Corrupt India: $462 billion illegally transferred overseas between 1948 and 2008

Manmohan Singh corruption
Silent over corruption The government of Manmohan Singh is in the dock for turning a blind eye to the corruption charges levelled against minister A Raja. The GFI report says 68 percent of India’s aggregate illicit capital loss occurred after economic reforms in 1991, indicating that deregulation and trade liberalisation actually contributed to/accelerated the transfer of illicit money abroad.

In a country where corruption is commonplace, quantifying it in terms of numbers is anybody's guess. There can be many indicators; one ofthem being the illegal outflow of capital. A US-based organisation has just done that. Tax evasion, crime, and corruption, it says, removed gross illicit assets from India worth US $462 billion between 1948 and 2002.

The Drivers and Dynamics of Illicit Financial Flows from India: 1948-2008 report released Wednesday by nonprofit Global Financial Integrity (GFI) says that the faster rates of economic growth since economic reform started in 1991 led to a deterioration of income distribution which led to more illicit flows from the country.

That's not all. The poor state of governance is reflected in a growing underground economy which in turn has fueled more transfers of illicit capital from India. This analysis is cast in terms of a pre- and a post-reform period spanning a total of 61 years since independence.

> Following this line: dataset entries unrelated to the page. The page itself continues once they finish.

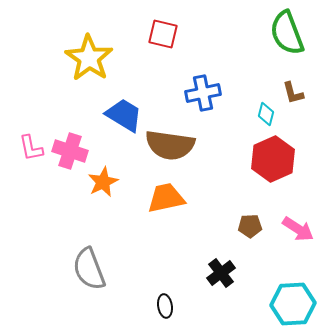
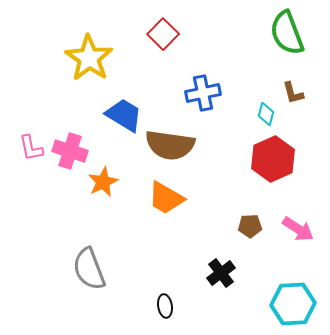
red square: rotated 32 degrees clockwise
orange trapezoid: rotated 138 degrees counterclockwise
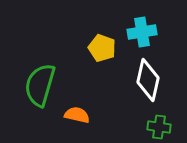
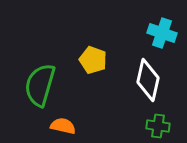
cyan cross: moved 20 px right, 1 px down; rotated 28 degrees clockwise
yellow pentagon: moved 9 px left, 12 px down
orange semicircle: moved 14 px left, 11 px down
green cross: moved 1 px left, 1 px up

“This report puts into stark terms the financial cost of tax evasion, corruption, and other illicit financial practices in India,” GFI director Raymond Baker said in a statement. “It also shows that these illicit outflows contribute to stagnating levels of poverty and an ever widening gap between India’s rich and poor.”

More numbers:

  • From 1948 through 2008, India lost a total of US $213 billion in illicit financial flows (or illegal capital flight). These illicit financial flows were generally the product of: tax evasion, corruption, bribery and kickbacks, and criminal activities.
  • Adjusted Estimates: The present value of India’s total illicit financial flows (IFFs) is at least US $462 billion. This is based on the short-term U.S. Treasury bill rate as a proxy for the rate of return on assets.
  • India’s aggregate illicit flows are more than twice the current external debt of US $230 billion.
  • Based on the last five years of the study, 2004-2008, India lost assets at a rate of US $19 billion per year.
  • Total capital flight out of India represents approximately 16.6 percent of India’s GDP as of year-end 2008. In present value terms, India lost an equivalent of about 36 percent of its 2008 GDP which represents a staggering loss of capital.
  • Some 68 percent of India’s aggregate illicit capital loss occurred after India’s economic reforms in 1991, indicating that deregulation and trade liberalisation actually contributed to/accelerated the transfer of illicit money abroad.
  • IFF Drivers: High Net-Worth Individuals (HNWIs) and private companies were found to be the primary drivers of illicit flows out of India’s private sector. India’s underground economy is also a significant driver of illicit financial flows.
  • IFF Trends: From 1948 through 2008 the Indian private sector shifted away from deposits into developed country banks and moved more of its money into offshore financial centers (OFCs). The share of OFC deposits increased from 36.4 percent in 1995 to 54.2 percent in 2009.

“In this report we clearly demonstrate how India’s underground economy is closely tied to illicit financial outflows,” said GFI lead economist and report author, Dev Kar. “The total present value of India’s illicit assets held abroad accounts for approximately 72 percent of India’s underground economy. This means that almost three-quarters of the illicit assets comprising India’s underground economy—which has been estimated to account for 50 percent of India’s GDP (approximately US $640 billion at the end of 2008)—ends up outside of the country. We also find that there is a statistical correlation between larger volumes of illicit flows and deteriorating income distribution.”

India’s underground economy is closely tied to illicit financial outflows. The total present value of India’s illicit assets held abroad ($462 billion) accounts for approximately 72 percent of India’s underground economy. This means that almost three-quarters of the illicit assets comprising India’s underground economy—which has been estimated to account for 50 percent of India’s GDP (approximately $640 billion at the end of 2008)—ends up outside of the country.

The finding that only 27.8 percent of India’s illicit assets are held domestically support arguments that the desire to amass wealth illegally without attracting government attention is one of the primary motivations behind the cross-border transfer of illicit capital.

In the post-reform period of 1991-2008, deregulation and trade liberalisation accelerated the outflow of illicit money from the Indian economy. Opportunities for trade mispricing grew and expansion of the global shadow financial system—particularly island tax havens—accommodated the increased outflow of India’s illicit capital flight.